Ask not what your customer can do for you; ask what you can do for your customer.

Posted October 1, 2013

Since launching ILLUME, we were graciously invited to participate in two industry events: the E Source Forum and the ACEEE Energy Efficiency as a Resource Conference. While both conferences offered a wealth of insight, I returned home after a week away with one key insight: the future of the energy efficiency industry lies in our ability to deliver services, not products. What do I mean by that?

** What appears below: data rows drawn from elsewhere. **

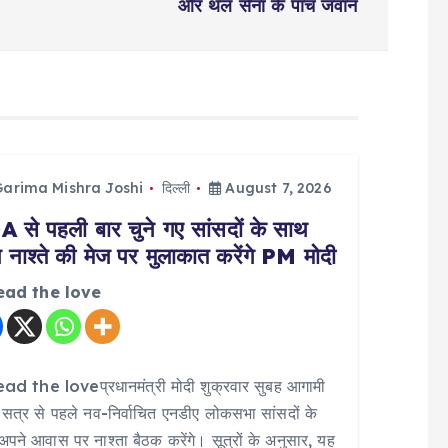
और थल सेना के पांच जवान
Garima Mishra Joshi
दिल्ली
August 7, 2026
 से पहली बार चुने गए सांसदों के साथ
नाश्ते की मेज पर मुलाकात करेंगे PM मोदी
ead the love
ad the loveप्रधानमंत्री मोदी शुक्रवार सुबह आगामी
सत्र से पहले नव-निर्वाचित एनडीए लोकसभा सांसदों के
पने आवास पर नाश्ता बैठक करेंगे। सूत्रों के अनुसार, यह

As an industry, when we think about energy efficiency as a resource and the programs that deliver this resource, we overwhelmingly focus on energy efficiency products. We obsess over the objects and widgets we want customers to install in their homes and businesses. Our imaginations go wild focusing on new technologies, new interfaces, two-way communicating devices, solid-state lighting. While these physical measures are essential to delivering persistent energy savings, they do not and will not deliver customer engagement. Services will.

Consumers view energy as a service, not a product. Customers pay their energy bill not to purchase kilowatt-hours, but rather to pay for the lifestyle that services offers. Few customers are interested in saving energy. Most are willing to pay to improve their quality of life.

If you truly accept and consider energy as a service and not a product, then we must fundamentally shift the way we think about energy conservation and how we deliver it. Rather than asking our customers to “save energy by purchasing or buying [insert item here],” we must ask instead, “what can we do to make your life better?”

When we shift our thinking to a service model, the way we engage customers and deliver products changes. Consider the following examples:

Home Energy Audits:

  • Product Model: Provides a report on actions the customer can take to generate energy savings.
  • Services Model: Provides an energy coach, advocate or concierge that works with homeowners to make continual and gradual changes within their budget and lifestyle considerations. Learn more about an approached designed by my partner Sara here.

Energy Feedback Programs:

  • Product Model: Provides charts that show interval energy use over time, compares you to others.
  • Services Model: Actively tells customers when their energy use peaks. A service that suggests actions to reduce energy or alert customers to likely household culprits. No charts needed.

Demand Response:

  • Product Model: Customers opt-in to an event and are subjected to a standardized curtailment strategy.
  • Service Model: Customers opt-in to energy management services and set homeowner-defined temperature thresholds for thermostat management, such as standard settings on work days, weekends, peak days, and during critical peaks. More, it takes the need to do, respond or act away, its automated and makes life easier for the customer.

Now, more than ever, we have the opportunity to deliver service-based models with the deployment of smart meters. The utility and/or vendor that can harness this data and deliver a comprehensive energy services platform for customers will not only deliver energy savings, but will also identify new utility revenue streams. The key to success, however, is changing the way we think.